Düşüğün tedavisi, düşüğün türüne ve annenin sağlık durumuna göre değişkenlik gösterir. Düşüğün tamamlanma durumu, rahim içinde kalan doku olup olmaması ve annenin sağlığı tedavi yöntemlerini belirleyen en önemli faktörleridir. Bazı düşükler, tıbbi müdahale gerektirmeden kendiliğinden tamamlanabilirken, bazıları ilaç tedavisi veya cerrahi müdahale gerektirebilir. Ayrıca, tekrarlayan düşükleri önlemek için önleyici tedbirler de alınabilmektedir. Eğer düşük tamamlanmamışsa, rahim içinde gebelikle ilgili dokular kalmış olabilir. Bu tür durumlar, rahim içinin tamamen temizlenmesini gerektirir. Medikal ve cerrahi yöntemler, rahmin temizlenmesine yardımcı olabilir. Cerrahi müdahale gerektiren durumlarda dilatasyon ve küretaj (D&C) yöntemi tercih edilmelidir.

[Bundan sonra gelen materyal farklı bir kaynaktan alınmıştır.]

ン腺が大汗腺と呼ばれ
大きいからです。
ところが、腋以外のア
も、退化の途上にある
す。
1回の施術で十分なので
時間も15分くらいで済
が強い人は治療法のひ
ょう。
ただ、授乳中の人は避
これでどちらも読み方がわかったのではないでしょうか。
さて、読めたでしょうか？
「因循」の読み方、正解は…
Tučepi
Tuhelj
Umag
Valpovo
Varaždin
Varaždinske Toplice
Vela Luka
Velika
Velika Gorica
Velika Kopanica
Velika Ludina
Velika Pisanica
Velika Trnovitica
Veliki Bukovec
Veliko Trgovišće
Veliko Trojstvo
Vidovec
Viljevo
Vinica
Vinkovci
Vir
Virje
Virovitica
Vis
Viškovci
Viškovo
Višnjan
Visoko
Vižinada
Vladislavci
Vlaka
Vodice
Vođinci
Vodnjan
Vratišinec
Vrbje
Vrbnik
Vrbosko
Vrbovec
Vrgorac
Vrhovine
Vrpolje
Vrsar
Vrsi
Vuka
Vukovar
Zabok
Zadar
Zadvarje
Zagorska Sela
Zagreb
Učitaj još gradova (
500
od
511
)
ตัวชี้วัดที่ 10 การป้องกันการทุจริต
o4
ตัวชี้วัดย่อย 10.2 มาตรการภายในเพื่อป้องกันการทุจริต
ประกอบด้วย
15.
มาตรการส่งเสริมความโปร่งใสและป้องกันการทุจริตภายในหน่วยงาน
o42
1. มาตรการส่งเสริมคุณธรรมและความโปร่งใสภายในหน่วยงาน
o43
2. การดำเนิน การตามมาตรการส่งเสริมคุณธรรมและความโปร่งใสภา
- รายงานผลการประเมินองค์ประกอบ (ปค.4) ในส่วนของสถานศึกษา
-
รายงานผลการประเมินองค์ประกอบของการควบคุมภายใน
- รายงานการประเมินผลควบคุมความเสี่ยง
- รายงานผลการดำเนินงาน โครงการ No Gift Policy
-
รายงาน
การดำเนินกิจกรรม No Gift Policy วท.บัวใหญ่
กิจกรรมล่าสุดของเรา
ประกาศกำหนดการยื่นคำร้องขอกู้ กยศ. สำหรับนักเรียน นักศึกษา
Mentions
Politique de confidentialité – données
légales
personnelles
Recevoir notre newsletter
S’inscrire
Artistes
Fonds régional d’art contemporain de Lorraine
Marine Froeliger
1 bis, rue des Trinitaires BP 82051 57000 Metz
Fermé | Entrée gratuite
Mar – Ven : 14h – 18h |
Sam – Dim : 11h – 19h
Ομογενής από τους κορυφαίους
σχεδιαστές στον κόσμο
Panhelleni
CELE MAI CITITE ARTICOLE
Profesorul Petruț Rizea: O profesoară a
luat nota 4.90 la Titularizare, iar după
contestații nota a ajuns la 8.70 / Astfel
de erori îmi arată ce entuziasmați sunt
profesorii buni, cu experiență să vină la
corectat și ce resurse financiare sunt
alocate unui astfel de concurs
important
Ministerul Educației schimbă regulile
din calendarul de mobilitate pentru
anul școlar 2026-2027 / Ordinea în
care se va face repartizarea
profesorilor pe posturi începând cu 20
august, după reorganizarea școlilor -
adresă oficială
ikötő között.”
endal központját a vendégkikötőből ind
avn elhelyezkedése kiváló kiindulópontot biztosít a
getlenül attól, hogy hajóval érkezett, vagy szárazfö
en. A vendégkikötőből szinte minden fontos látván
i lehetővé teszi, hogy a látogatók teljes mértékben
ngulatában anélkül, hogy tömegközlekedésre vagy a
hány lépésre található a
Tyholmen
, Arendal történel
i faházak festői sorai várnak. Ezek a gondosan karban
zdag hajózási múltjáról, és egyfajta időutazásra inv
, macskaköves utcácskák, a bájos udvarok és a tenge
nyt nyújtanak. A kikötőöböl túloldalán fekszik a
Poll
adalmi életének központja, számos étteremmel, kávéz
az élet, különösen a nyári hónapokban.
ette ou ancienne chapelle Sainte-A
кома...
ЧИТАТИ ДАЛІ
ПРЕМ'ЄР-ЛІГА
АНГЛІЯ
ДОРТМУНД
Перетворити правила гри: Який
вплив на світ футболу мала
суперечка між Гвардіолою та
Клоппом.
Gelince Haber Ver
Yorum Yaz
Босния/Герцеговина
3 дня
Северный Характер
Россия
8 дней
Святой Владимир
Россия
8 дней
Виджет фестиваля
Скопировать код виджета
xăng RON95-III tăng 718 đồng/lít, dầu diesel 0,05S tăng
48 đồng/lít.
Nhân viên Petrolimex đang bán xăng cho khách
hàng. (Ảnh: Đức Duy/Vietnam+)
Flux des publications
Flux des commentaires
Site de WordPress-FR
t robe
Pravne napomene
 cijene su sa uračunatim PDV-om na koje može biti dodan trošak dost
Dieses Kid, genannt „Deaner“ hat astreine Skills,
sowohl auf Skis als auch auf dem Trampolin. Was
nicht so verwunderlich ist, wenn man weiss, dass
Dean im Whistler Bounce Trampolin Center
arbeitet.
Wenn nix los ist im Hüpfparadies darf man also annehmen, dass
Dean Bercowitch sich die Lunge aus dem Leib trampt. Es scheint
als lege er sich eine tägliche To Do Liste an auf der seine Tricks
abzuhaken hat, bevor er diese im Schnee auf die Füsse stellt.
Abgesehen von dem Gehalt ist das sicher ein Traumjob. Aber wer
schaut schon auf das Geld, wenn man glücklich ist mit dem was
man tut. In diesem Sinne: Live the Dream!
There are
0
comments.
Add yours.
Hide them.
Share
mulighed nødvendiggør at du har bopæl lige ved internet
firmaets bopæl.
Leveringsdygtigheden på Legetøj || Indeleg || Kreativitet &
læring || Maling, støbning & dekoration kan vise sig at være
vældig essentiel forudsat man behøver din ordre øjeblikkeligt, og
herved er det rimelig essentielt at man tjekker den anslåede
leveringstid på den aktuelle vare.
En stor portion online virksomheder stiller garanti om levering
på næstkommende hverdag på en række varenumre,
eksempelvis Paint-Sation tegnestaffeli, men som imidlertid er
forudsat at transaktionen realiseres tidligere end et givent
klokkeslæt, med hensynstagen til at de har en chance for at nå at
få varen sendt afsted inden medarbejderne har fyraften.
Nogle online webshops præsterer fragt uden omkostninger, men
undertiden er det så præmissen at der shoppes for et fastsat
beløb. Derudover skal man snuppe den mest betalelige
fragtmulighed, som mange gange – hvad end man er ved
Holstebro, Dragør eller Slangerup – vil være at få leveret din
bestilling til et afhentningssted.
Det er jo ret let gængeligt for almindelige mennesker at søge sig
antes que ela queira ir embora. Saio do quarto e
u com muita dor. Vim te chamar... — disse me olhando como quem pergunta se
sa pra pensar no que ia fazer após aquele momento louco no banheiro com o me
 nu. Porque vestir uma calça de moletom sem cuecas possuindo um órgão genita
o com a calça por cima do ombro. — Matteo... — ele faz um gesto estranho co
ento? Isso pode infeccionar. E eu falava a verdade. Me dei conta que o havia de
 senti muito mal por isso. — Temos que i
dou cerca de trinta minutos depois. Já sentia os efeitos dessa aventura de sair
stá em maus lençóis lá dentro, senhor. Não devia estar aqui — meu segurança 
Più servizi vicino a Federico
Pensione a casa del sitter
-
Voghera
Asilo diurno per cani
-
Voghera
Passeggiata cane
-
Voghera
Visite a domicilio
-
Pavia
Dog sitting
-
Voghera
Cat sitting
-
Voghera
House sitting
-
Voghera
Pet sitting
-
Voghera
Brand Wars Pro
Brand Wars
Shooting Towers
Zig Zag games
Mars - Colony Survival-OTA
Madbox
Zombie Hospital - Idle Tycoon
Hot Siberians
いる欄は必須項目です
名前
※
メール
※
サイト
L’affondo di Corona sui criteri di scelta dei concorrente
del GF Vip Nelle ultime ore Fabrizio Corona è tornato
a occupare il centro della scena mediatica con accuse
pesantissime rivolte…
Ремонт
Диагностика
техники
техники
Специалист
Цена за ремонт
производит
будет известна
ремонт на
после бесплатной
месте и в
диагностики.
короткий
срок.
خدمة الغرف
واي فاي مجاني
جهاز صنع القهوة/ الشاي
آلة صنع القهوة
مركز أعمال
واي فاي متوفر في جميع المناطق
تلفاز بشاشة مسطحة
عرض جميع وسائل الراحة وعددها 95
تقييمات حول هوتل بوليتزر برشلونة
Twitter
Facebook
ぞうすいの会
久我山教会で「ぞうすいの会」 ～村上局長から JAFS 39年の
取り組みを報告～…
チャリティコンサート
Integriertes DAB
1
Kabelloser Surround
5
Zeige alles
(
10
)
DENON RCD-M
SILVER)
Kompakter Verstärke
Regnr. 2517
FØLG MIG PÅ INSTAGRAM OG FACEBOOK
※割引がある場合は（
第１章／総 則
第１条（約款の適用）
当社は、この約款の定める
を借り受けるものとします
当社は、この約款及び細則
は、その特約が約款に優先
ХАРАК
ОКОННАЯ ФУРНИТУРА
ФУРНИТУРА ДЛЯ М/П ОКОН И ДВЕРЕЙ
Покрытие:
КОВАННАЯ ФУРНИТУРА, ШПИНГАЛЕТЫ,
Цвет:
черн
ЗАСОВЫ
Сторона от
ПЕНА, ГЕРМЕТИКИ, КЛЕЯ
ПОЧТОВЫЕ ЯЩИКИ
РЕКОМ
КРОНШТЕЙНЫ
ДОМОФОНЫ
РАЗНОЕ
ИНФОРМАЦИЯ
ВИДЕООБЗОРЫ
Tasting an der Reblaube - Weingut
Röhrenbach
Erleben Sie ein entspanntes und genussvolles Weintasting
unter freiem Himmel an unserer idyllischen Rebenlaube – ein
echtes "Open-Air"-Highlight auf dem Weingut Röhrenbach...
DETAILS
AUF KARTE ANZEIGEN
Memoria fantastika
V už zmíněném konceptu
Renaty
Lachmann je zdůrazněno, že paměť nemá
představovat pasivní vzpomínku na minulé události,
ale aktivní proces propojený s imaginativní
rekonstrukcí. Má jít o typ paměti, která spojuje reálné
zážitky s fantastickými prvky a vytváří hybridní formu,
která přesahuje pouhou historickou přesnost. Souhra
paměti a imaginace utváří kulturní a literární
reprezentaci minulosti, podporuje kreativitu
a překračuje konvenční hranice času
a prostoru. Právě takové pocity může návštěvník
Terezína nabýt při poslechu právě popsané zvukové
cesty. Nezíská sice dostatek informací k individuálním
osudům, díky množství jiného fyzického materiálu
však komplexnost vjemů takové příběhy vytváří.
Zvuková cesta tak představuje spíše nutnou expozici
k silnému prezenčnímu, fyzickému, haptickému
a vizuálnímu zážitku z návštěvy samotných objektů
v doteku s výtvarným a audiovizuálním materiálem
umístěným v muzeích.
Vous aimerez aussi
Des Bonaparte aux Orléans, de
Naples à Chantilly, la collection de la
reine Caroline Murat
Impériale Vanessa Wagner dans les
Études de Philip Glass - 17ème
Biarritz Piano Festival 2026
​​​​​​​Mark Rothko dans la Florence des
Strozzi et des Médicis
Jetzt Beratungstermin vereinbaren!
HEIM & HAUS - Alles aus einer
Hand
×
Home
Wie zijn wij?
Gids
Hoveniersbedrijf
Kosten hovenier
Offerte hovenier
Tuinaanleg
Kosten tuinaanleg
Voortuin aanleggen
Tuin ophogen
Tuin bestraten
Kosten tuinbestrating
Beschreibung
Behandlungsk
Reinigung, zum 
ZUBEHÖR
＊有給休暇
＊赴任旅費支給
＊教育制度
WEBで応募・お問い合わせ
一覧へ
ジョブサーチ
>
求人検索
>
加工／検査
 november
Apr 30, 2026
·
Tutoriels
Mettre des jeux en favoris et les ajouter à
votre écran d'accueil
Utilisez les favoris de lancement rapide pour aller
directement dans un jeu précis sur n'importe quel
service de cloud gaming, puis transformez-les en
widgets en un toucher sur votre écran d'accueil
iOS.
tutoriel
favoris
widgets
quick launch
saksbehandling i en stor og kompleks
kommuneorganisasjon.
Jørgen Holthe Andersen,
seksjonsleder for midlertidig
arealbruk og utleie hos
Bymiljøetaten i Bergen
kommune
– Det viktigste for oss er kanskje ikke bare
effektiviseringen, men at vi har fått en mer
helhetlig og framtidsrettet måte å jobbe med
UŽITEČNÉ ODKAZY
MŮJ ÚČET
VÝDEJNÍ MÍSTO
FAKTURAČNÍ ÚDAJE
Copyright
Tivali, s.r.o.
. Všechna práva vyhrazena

Düşük sonrası enfeksiyon riski varsa veya düşüğün septik olduğu tespit edilirse, ilaç tedavisi uygulanmalıdır. Yüksek ateş, kötü kokulu vajinal akıntı ve şiddetli karın ağrısı gibi belirtiler, enfeksiyon kaynaklı düşüklerin habercisi olabilir. Bu durumda rahmin temizlenmesi ve ilaç tedavisinin uygulanması hayati önem taşır. Tekrarlayan düşük yaşayan kadınlar için tedavi süreci daha kapsamlı olabilir; eğer düşüklerin nedeni genetik faktörlerse, çiftlere genetik danışmanlık verilmekte ve Preimplantasyon Genetik Tanı (PGT) gibi yöntemlerle sağlıklı embriyolar seçilip tüp bebek tedavisi gerçekleştirilmektedir.